Metadata-Version: 2.1
Name: goldendoodle
Version: 23
Summary: Scrapy helper
License: MIT
Author: Wilfried Dehnen
Author-email: wilfried.dehnen@gmx.de
Requires-Python: >=3.11,<4.0
Classifier: License :: OSI Approved :: MIT License
Classifier: Programming Language :: Python :: 3
Requires-Dist: beautifulsoup4 (>=4.11.1,<5.0.0)
Requires-Dist: cryptography (<38)
Requires-Dist: lxml (>=4.9.2,<5.0.0)
Requires-Dist: myst-parser (>=0.18.1,<0.19.0)
Requires-Dist: regex (>=2022.10.31,<2023.0.0)
Requires-Dist: scrapy-selenium-middleware (>=0.0.5,<0.0.6)
Requires-Dist: tldextract (>=3.4.0,<4.0.0)
Requires-Dist: webdriver-manager (>=3.8.5,<4.0.0)
Description-Content-Type: text/markdown

# README

**Goldendoodle** is a universal spider for analyzing wether domains include a search string.
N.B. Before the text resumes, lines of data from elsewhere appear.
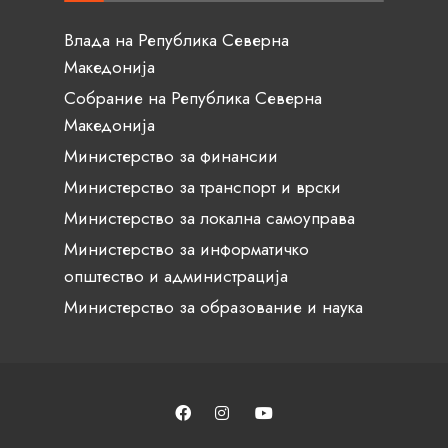
Влада на Република Северна
Македонија
Собрание на Република Северна
Македонија
Министерство за финансии
Министерство за транспорт и врски
Министерство за локална самоуправа
Министерство за информатичко
општество и администрација
Министерство за образование и наука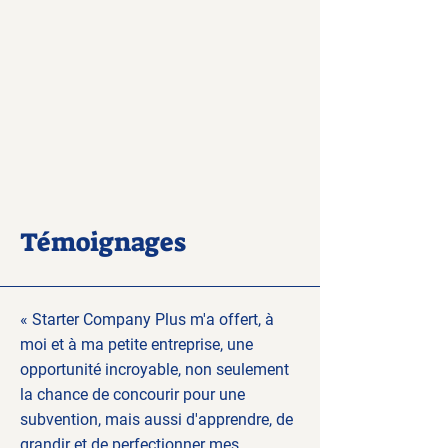
Témoignages
« Starter Company Plus m'a offert, à
moi et à ma petite entreprise, une
opportunité incroyable, non seulement
la chance de concourir pour une
subvention, mais aussi d'apprendre, de
grandir et de perfectionner mes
It is made for a first analyze of a unknown site. The analyze one search string is done for one search string on a list of start URLs. The allowed domain(s) are extracted from the starting URLs.

The result is a Scrapy output file with Goldendoodle items.

## How to execute:
From goldendoodle run:

```bash
scrapy crawl recherchedechaîne_gldnddl -O <file> [-a gldnddlSearchString=<string>] -a option=<None|regex|email> -a start_urls=<url>[,<url>]
```
p. e.:
```bash
scrapy crawl recherchedechaîne_gldnddl -O ../reports/findings.json -a gldnddlSearchString='(Bereich.*obe[nr].*?)(?=<)' -a start_urls=https://www.drta-archiv.de/blauaugenkaerpflinge/ 2> ../reports/stderr.log
```

### option
option is optional, which means **None**. 
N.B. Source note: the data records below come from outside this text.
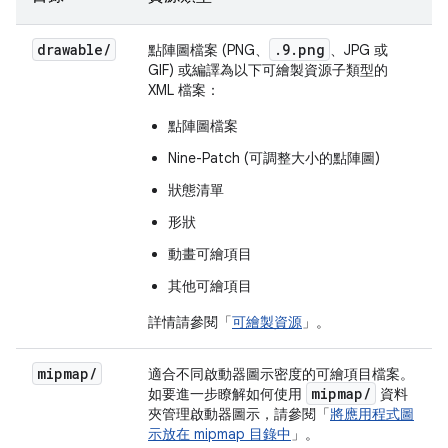
drawable
/
.9.png
點陣圖檔案 (PNG、
、JPG 或
GIF) 或編譯為以下可繪製資源子類型的
XML 檔案：
點陣圖檔案
Nine-Patch (可調整大小的點陣圖)
狀態清單
形狀
動畫可繪項目
其他可繪項目
詳情請參閱「
可繪製資源
」。
mipmap
/
適合不同啟動器圖示密度的可繪項目檔案。
mipmap
/
如要進一步瞭解如何使用
資料
夾管理啟動器圖示，請參閱「
將應用程式圖
示放在 mipmap 目錄中
」。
If gldnddlSearchString is a regular expression, than you should set option=**regex**. Otherwise findingElements and findingElementsQuery will not be filled. With option=regex you will get findingElements and findingElementsQuery only for the first finding in the site.

With option=**email** no **gldnddlSearchString** is necessary. There is a search algorithm that gives a result for the most common types of email coding. If you find an email that is not recognized, please let me know so I can adjust the algorithm.
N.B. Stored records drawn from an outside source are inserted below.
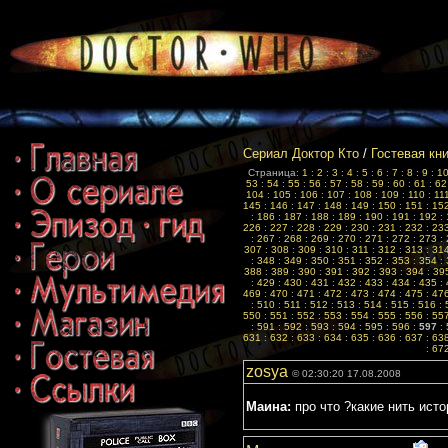
Сериал Доктор Кто
/
Гостевая кн
Страница:
1
:
2
:
3
:
4
:
5
:
6
:
7
:
8
:
9
:
1
53
:
54
:
55
:
56
:
57
:
58
:
59
:
60
:
61
:
62
104
:
105
:
106
:
107
:
108
:
109
:
110
:
11
145
:
146
:
147
:
148
:
149
:
150
:
151
:
15
:
186
:
187
:
188
:
189
:
190
:
191
:
192
:
226
:
227
:
228
:
229
:
230
:
231
:
232
:
23
:
267
:
268
:
269
:
270
:
271
:
272
:
273
:
307
:
308
:
309
:
310
:
311
:
312
:
313
:
31
:
348
:
349
:
350
:
351
:
352
:
353
:
354
:
388
:
389
:
390
:
391
:
392
:
393
:
394
:
39
:
429
:
430
:
431
:
432
:
433
:
434
:
435
:
469
:
470
:
471
:
472
:
473
:
474
:
475
:
47
:
510
:
511
:
512
:
513
:
514
:
515
:
516
:
550
:
551
:
552
:
553
:
554
:
555
:
556
:
55
:
591
:
592
:
593
:
594
:
595
:
596
:
597
:
631
:
632
:
633
:
634
:
635
:
636
:
637
:
63
:
67
zosya
© 02:30:20 17.08.2008
Маина:
про что ?какие нить исто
With option=**email AND gldnddlSearchString** set, the gldnddlSearchString is used, but the results are prepared, as if emails have been searched.  

### example:

```bash
scrapy crawl recherchedechaîne_gldnddl -O reports/findings.json -a gldnddlSearchString='for use in illustrative examples in documents' -a start_urls=https://example.com/ | tee reports/log.txt
```

## Prerequisites

- see requirements.txt

## Documentation

see [Goldendoodle docs](https://melchiorim3tal.gitlab.io/goldendoodle/index.html)

## Contributing

Pull requests are welcome. For major changes, please open an issue first to discuss what you would like to change.